Of the 32 remaining bills only 3 were controversial enough to receive mixed votes from the Republican majority. Those 3 were:
1] HB0001 – the sports gambling bill which we opposed
2] HB0850 – the alcohol sales and consumption on campus bill which we opposed
3] HB0077 – the “Heartbeat” bill which we supported.
HB0001 and HB0850 passed; **HB0077 failed.
With only three bills controversial enough to divide the Republican majority, that means, of the 32 that were scored in cases where all, or most all, of the members had an opportunity to vote, there were only 2 or 3 bad votes. That results in a pretty good vote score for most Republicans.
Leadership grades are based on other actions: sponsorships and co-sponsorships of worthy bills, and other observed good deeds that promote the values stated in paragraph two above. A few courageous members sponsor multiple ambitious bills. Less courageous members could co-sponsor those bills but fail to do so, even though they support them with their votes. Questions and arguments in the hearings can improve or diminish a bill’s chances. These actions are observed and noted. Members who do little but vote on the chosen bills do not earn points in the leadership column.

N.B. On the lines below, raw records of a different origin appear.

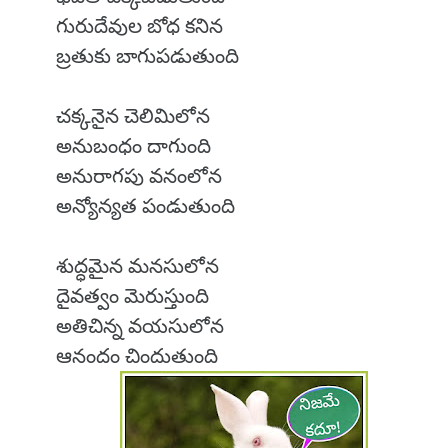
గురుదేవుల బోధ కనిన
బ్రతుకు బాగుపడుతుంది
చక్కనైన చెలిమిలోన
అనుబంధం దాగుంది
అనురాగపు వనంలోన
అన్యోన్యత పండుతుంది
శుద్ధమైన మనసులోన
దైవత్వం మెరుస్తుంది
అతిచిన్న వయసులోన
ఆనందం చిందుతుంది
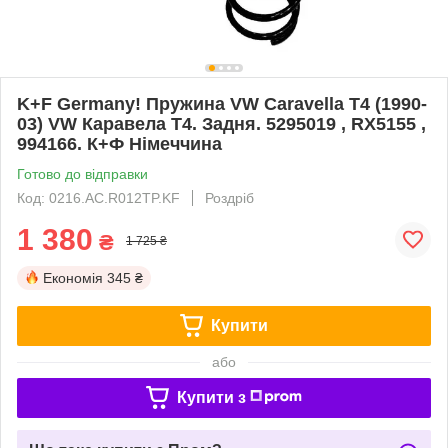
K+F Germany! Пружина VW Caravella T4 (1990-
03) VW Каравела Т4. Задня. 5295019 , RX5155 ,
994166. К+Ф Німеччина
Готово до відправки
Код: 0216.AC.R012TP.KF
Роздріб
1 380
₴
1 725 ₴
Економія
345 ₴
Купити
або
Купити з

Members are given advanced notice of our methods and our reasoned positions on chosen bills, so they can easily earn points if they agree and act accordingly. We assume they are not accustomed to being so closely observed and judged. It is our hope that our vigilance will create incentive for them to be more accountable to their constituents in the future.
**It should be noted that HB0077 is slated to be studied at 1:00 P.M. on August 12, 2019 in House Hearing Room I at the Cordell Hull Building in Nashville with the premise of being rewritten and reintroduced in 2020. If you wish to be there to support the sponsors, it will be open to the public, as always.